As the New York Times reports, this legislation has been negotiated by Congress with Philip Morris for about 5 years. In the Senate, it is sponsored by the Ted Kennedy and 56 co-sponsors. Even the head of the National African American Tobacco Prevention Network, a nonprofit group that had been adamantly against menthol, acknowledged that the ingredient needed to be off the bargaining table, for now, because he didn’t want to imperil the bill’s chances. Politics as the art of the possible…

I am all for negotiation and compromise and bipartisanship and Kumbaya. But this deal smells of racism. Had the situation been reversed and 75% of white kids smoked mentholated cigarettes, the cool menthol exemption wouldn’t have had a snowball’s chance in hell of even being considered, let alone passed. How humiliating to all of us, but especially to African Americans.


Another curious twist

Any amateur investigative reporter would smell something funny: How come the negotiation was conducted with one company, Philip Morris, and not with the rest of the industry? What’s PM’s motive? It’s actually not very complicated.

  • The legislation could help Philip Morris, with its best-selling Marlboro franchise, further entrench itself as the industry’s dominant player by placing new restrictions on cigarette marketing, making it difficult for rivals to use advertising to catch up. Philip Morris is working on new products that it hopes would be less harmful; the other companies cannot compete with PM’s R&D resources and advertising budget. Any restriction on advertising imposed on all the tobacco companies will put the smaller ones at a marketing disadvantage and will further entrench PM.
  • Philip Morris’ menthol brand is only second in market share, and is the fastest growing. By concentrating all its advertising firepower on its mentholated brand, it has a better chance to catch up and surpass Newport, the best-selling brand among African-Americans and the menthol market leader overall.

And I, for a moment, thought that Philip Morris was moved by conscience and concern for public health…

Q: Why did it take 5 years to negotiate this deal?

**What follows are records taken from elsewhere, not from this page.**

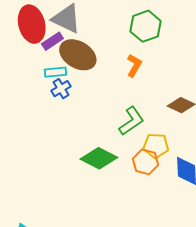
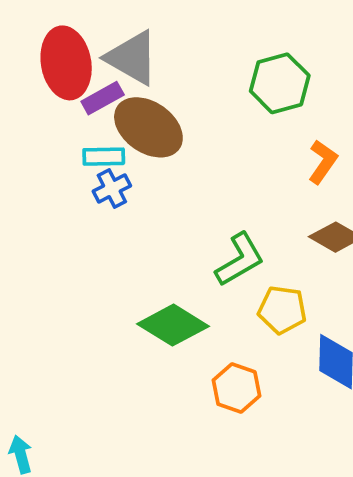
orange L-shape: (134, 65) -> (323, 162), moved
orange hexagon: (145, 162) -> (237, 388), moved

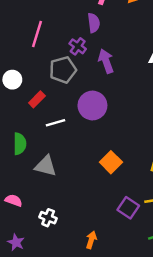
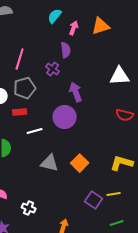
purple arrow: (106, 61) -> (76, 92), moved
gray pentagon: (63, 70) -> (25, 88), moved
red rectangle: (37, 99) -> (20, 112), turned 40
gray triangle: (46, 166) -> (50, 163), moved

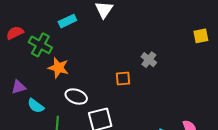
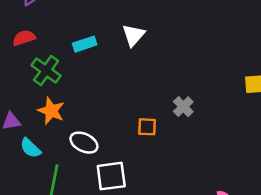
red semicircle: (15, 33) -> (24, 38), moved
orange star: (58, 68) -> (51, 111), moved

A: Because our legislators have been bought by the tobacco industry. Only after Philip Morris signaled its approval and agreed to lobby for the bill did many senators come out of the woodwork to join as co-sponsors. Of course, the other tobacco companies fiercely oppose the bill. But the weak sisters have less money to lavish on our representatives in Congress and hence, less clout.

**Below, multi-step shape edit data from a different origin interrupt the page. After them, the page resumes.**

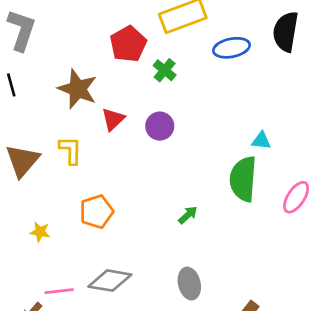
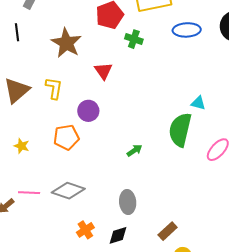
green cross: (165, 70) -> (134, 39), turned -30
red triangle: (113, 119) -> (103, 71), moved, turned -30
purple circle: (160, 126) -> (88, 111), moved

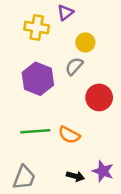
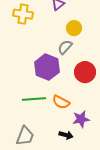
yellow cross: (37, 27) -> (23, 14), moved
purple hexagon: (38, 79) -> (47, 67), moved
purple star: (103, 171) -> (81, 119), moved, turned -30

This is a lesson they don’t teach in civics classes. Maybe they should.

Dov Michaeli, MD, PhD
Dov Michaeli, MD, PhD loves to write about the brain and human behavior as well as translate complicated basic science concepts into entertainment for the rest of us. He was a professor at the University of California San Francisco before leaving to enter the world of biotech. He served as the Chief Medical Officer of biotech companies, including Aphton Corporation. He also founded and served as the CEO of Madah Medica, an early stage biotech company developing products to improve post-surgical pain control. He is now retired and enjoys working out, following the stock market, travelling the world, and, of course, writing for TDWI.